68 Wash. 672 | Wash. | 1912

Mount, J.

The defendant was convicted in the lower court upon a charge of larceny by embezzlement. He appeals from the judgment thereon.

He makes three assignments of error, to the effect (1) that *673the trial court permitted evidence to be offered of other offenses subsequent to the charge made in the information; (2) that the court permitted the books of account to be used by the jury, which books contain transactions which occurred after the date of the alleged crime; and (3) that there was not sufficient evidence to go to the jury. We shall notice these assignments in the reverse order.

The defendant was in the employ of C. C. Belknap Glass Company as a bookkeeper and cashier, during the years 1910 and 1911. As such employee, he had sole charge of the books of account and money of that company. During the months of January, February, March, and April, he took from a cash drawer small sums of money aggregating $175, without the knowledge of his employer. When this fact was discovered, he admitted that he had taken the money, but claimed that he had subsequently replaced it. The state’s evidence tended to show that he had never returned the money, or any part of it. The appellant’s testimony showed conclusively that he had taken the money without notice to his employers, and that he had secreted the fact by executing a note which was charged off to profit and loss, but that he had kept the note in his possession; that after he had returned the money secretly during a period of months, he then destroyed the notes. It is at once apparent that there was ample evidence to go to the jury on the whole case.

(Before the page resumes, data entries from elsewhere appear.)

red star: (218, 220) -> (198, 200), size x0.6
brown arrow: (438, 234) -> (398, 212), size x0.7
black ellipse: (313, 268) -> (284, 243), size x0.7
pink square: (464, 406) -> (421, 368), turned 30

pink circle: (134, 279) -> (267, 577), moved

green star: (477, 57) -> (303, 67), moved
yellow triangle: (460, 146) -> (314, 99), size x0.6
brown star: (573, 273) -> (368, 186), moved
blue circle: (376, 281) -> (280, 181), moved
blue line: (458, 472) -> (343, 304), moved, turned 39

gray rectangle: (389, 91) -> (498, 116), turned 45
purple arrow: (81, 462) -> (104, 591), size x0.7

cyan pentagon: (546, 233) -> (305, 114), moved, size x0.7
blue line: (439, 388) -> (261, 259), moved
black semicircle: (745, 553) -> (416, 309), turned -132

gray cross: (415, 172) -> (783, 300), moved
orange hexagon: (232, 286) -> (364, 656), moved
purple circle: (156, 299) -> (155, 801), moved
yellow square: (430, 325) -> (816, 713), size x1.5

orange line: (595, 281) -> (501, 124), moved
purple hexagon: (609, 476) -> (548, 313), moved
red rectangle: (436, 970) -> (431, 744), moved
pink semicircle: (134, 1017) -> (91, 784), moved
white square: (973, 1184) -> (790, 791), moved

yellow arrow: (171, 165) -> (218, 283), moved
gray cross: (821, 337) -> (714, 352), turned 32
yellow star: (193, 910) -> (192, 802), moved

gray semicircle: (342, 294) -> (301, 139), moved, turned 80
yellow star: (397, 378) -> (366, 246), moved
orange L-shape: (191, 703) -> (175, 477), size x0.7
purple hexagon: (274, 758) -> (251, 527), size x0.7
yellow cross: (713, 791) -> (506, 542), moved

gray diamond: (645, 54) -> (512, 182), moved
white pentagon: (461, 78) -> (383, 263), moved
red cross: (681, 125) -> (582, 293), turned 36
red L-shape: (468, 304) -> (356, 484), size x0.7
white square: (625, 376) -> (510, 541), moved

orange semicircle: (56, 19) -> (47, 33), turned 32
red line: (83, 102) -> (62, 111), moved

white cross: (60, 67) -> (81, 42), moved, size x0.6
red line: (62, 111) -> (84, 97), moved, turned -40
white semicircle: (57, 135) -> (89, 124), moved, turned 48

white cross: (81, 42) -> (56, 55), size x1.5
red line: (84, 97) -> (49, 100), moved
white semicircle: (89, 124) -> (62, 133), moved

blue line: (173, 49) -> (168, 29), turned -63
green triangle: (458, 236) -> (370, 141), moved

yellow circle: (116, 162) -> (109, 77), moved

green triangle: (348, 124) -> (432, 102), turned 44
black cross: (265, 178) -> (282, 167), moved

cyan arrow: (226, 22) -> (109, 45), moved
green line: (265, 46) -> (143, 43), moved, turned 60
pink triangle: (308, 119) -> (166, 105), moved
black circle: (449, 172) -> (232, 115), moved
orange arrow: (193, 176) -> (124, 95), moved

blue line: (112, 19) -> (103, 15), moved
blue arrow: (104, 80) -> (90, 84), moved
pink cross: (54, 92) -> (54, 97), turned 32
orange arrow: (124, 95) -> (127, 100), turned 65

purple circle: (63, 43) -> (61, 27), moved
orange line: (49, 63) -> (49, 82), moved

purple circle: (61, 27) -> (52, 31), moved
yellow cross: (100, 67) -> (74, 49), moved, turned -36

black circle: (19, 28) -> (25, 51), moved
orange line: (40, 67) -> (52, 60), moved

Certain pages of books and possibly the books themselves were offered and received in evidence. These books were the books kept by the appellant. When they were offered in evidence no obj ections were made. Counsel for appellant stated, “We have no objections.” There is therefore no merit in this assignment.

The principal contention of the appellant is that the court erred in receiving evidence of offenses which occurred after April 30, 1910, the date upon which the offense is alleged to *674have been committed. When the defendant himself was upon the witness stand, after he had testified in substance that he had returned the money in small amounts, which he would place in the cash from his own funds without showing upon his books where the money came from, and that by reason of this fact his cash was more at times than the books would show, he was asked upon cross-examination if certain persons had not paid money to him which he had not credited to such persons upon the books. These transactions were gone into at some length. It is plain that this was proper cross-examination and admissible for that reason, because it tended to explain, in a different manner from what defendant had previously stated, how the cash came to overrun. The state apparently pursued this course for the purpose of showing a system or scheme adopted by the defendant for procuring the money from his employer for his own use, and not for the purpose of proving independent offenses. The evidence was also admissible for this purpose under the rule stated in State v. Pittam, 32 Wash. 137, 72 Pac. 1042. In State v. Craddick, 61 Wash. 425, 112 Pac. 491, referring to the case of State v. Oppenheimer, 41 Wash. 630, 84 Pac. 588, we said, at page 430:

“In that case, State v. Bokien and State v. Gottfreedson were approved. But there was no attempt to overrule the case of State v. Pittam, 32 Wash. 137, 72 Pac. 1042, where it was held that, in a prosecution for embezzling funds of an employer, evidence of other acts of the defendant, in giving receipts to patrons of his employer and making entries on the books for less amounts than the money received, was adjnissible for the purpose of showing a general scheme which he adopted in keeping his employer’s accounts, as tending to show a system employed on his part in furthering such embezzlement.”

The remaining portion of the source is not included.